**RECORD EXTRACTS**:
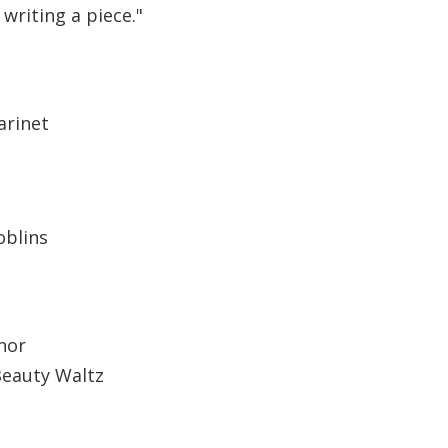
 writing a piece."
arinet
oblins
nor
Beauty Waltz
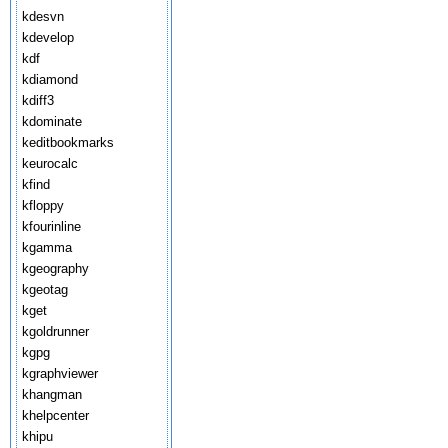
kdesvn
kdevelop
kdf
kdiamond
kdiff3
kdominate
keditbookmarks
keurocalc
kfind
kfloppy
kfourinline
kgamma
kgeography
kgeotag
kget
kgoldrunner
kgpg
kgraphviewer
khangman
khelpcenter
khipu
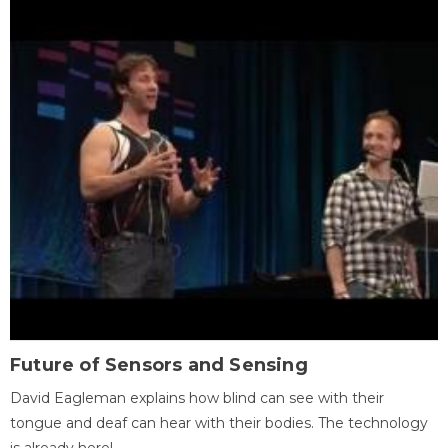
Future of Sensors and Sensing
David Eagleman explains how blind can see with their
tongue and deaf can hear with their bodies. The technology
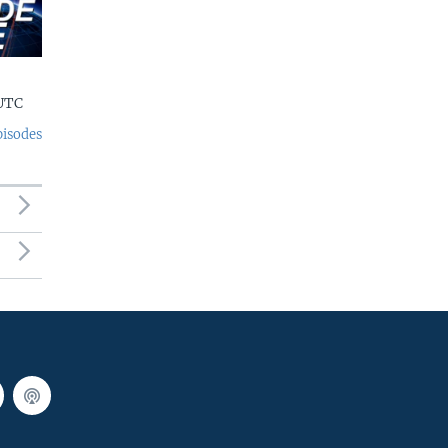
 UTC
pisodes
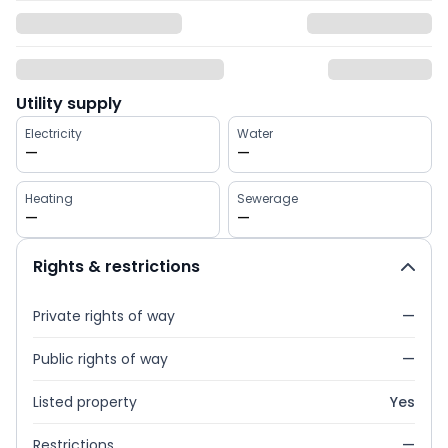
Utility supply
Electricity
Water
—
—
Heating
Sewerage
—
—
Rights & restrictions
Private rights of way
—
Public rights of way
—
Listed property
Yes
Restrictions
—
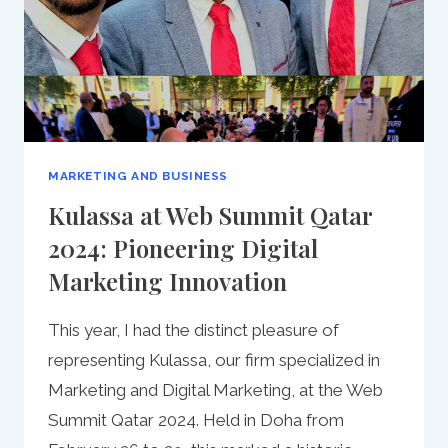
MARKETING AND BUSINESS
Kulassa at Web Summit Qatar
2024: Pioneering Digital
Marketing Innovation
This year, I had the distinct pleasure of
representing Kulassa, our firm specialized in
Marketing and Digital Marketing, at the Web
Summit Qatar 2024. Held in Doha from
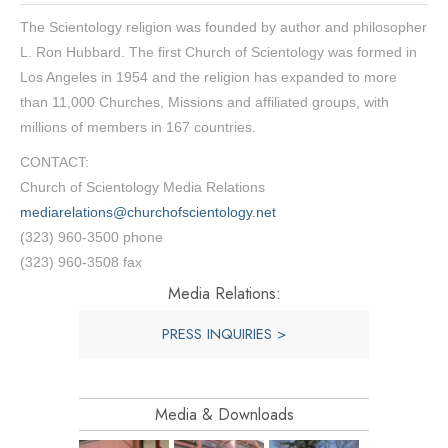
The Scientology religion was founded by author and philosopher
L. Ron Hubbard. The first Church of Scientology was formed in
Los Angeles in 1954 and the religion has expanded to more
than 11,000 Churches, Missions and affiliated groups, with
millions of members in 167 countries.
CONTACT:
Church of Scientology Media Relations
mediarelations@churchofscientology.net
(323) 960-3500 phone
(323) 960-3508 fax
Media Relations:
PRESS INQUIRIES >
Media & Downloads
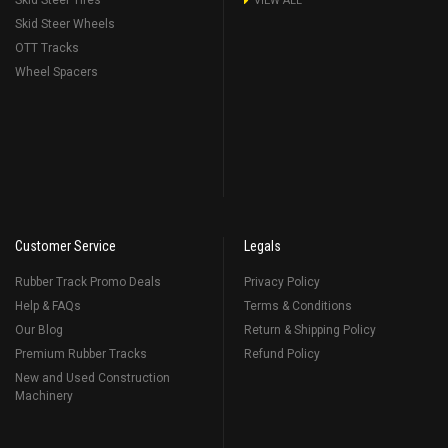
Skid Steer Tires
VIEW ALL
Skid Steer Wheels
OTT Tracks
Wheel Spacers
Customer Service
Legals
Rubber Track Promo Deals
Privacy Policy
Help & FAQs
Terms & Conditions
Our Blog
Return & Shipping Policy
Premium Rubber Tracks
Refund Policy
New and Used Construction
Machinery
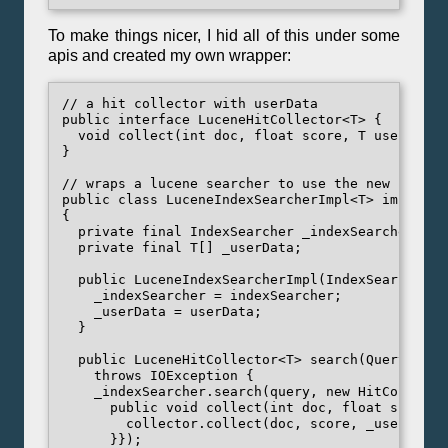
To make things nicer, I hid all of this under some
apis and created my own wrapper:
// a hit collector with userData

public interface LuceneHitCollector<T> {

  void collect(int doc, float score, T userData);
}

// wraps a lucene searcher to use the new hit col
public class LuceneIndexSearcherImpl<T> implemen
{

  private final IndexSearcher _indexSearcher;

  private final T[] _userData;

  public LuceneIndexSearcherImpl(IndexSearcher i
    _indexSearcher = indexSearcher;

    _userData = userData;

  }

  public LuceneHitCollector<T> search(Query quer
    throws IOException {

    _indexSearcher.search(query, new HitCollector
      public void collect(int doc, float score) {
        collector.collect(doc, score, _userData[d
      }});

**TASK TO COMPLETE**:
The listing above must be retyped word for word, without the pictures.

**REPLY**:
 writing a piece."
arinet
oblins
nor
Beauty Waltz
kdesvn
kdevelop
kdf
kdiamond
kdiff3
kdominate
keditbookmarks
keurocalc
kfind
kfloppy
kfourinline
kgamma
kgeography
kgeotag
kget
kgoldrunner
kgpg
kgraphviewer
khangman
khelpcenter
khipu
Future of Sensors and Sensing
David Eagleman explains how blind can see with their
tongue and deaf can hear with their bodies. The technology
 UTC
pisodes
Utility supply
Electricity
Water
—
—
Heating
Sewerage
—
—
Rights & restrictions
Private rights of way
—
Public rights of way
—
Listed property
Yes
Restrictions
—
MARKETING AND BUSINESS
Kulassa at Web Summit Qatar
2024: Pioneering Digital
Marketing Innovation
This year, I had the distinct pleasure of
representing Kulassa, our firm specialized in
Marketing and Digital Marketing, at the Web
Summit Qatar 2024. Held in Doha from
The Scientology religion was founded by author and philosopher
L. Ron Hubbard. The first Church of Scientology was formed in
Los Angeles in 1954 and the religion has expanded to more
than 11,000 Churches, Missions and affiliated groups, with
millions of members in 167 countries.
CONTACT:
Church of Scientology Media Relations
mediarelations@churchofscientology.net
(323) 960-3500 phone
(323) 960-3508 fax
Media Relations:
PRESS INQUIRIES >
Media & Downloads
Skid Steer Tires
VIEW ALL
Skid Steer Wheels
OTT Tracks
Wheel Spacers
Customer Service
Legals
Rubber Track Promo Deals
Privacy Policy
Help & FAQs
Terms & Conditions
Our Blog
Return & Shipping Policy
Premium Rubber Tracks
Refund Policy
New and Used Construction
Machinery
To make things nicer, I hid all of this under some
apis and created my own wrapper:
// a hit collector with userData

public interface LuceneHitCollector<T> {

  void collect(int doc, float score, T userData);
}

// wraps a lucene searcher to use the new hit col
public class LuceneIndexSearcherImpl<T> implemen
{

  private final IndexSearcher _indexSearcher;

  private final T[] _userData;

  public LuceneIndexSearcherImpl(IndexSearcher i
    _indexSearcher = indexSearcher;

    _userData = userData;

  }

  public LuceneHitCollector<T> search(Query quer
    throws IOException {

    _indexSearcher.search(query, new HitCollector
      public void collect(int doc, float score) {
        collector.collect(doc, score, _userData[d
      }});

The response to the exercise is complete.